Salt Lake City's new apartment construction has skyrocketed
As developers have ramped up construction compared to 2020, roughly 4,525 new apartment units are expected to be built in the Salt Lake metro area this year, according to a new report by RentCafe.
Why it matters: A housing shortage in the U.S. has contributed to the rising cost of rent and home purchases.
By the numbers: The number of new apartment units completed in the Salt Lake metro rose 20.8% between 2020 and 2022, per the report, which analyzed data from real estate intelligence service Yardi Matrix.
Zoom in: In 2021, Salt Lake County's rental market contained about 148,500 units, according to a University of Utah Kem C. Gardner Policy Institute report.
- Of those, 3,000 units — about 2% — were vacant, leading "to the tightest apartment market in the county's history," researchers wrote.
What's happening: A surge in new apartment supply — 1.2 million units were completed during the pandemic — helped slow rent growth nationwide, but some parts of the country saw more housing being built than others.
- The bulk of those new apartments are located in 20 metro areas, Salt Lake among them, where roughly 41% of U.S. renters live, per the report.
- Nearly three-fourths of renters say they're renting in an area where they couldn't afford to buy, according to a new survey from RealPage, a real estate analytics and software company.
Yes, but: Around 89% of the units completed from 2020 through 2022 are considered high-end, per the report, and not the type of affordable apartments many renters want or need.
Reality check: Affordability isn't the only reason people rent.

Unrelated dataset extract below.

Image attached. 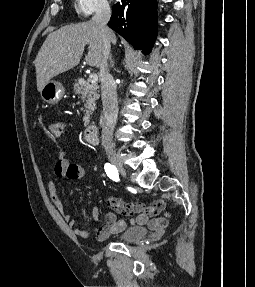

- "Many renters will eventually buy homes. But in their current life stage, most renters are content to be renters" and enjoy the flexibility that comes with renting, RealPage chief economist Jay Parsons writes on LinkedIn.
What's next: 1 million rental units are slated for completion through 2025, but higher costs and other headwinds could slow developers' pace in future years.
- "Tightening of bank lending standards — combined with rising costs of construction materials, labor and land — has made new projects harder to pencil," senior analyst Doug Ressler at Yardi Matrix says in the RentCafe report.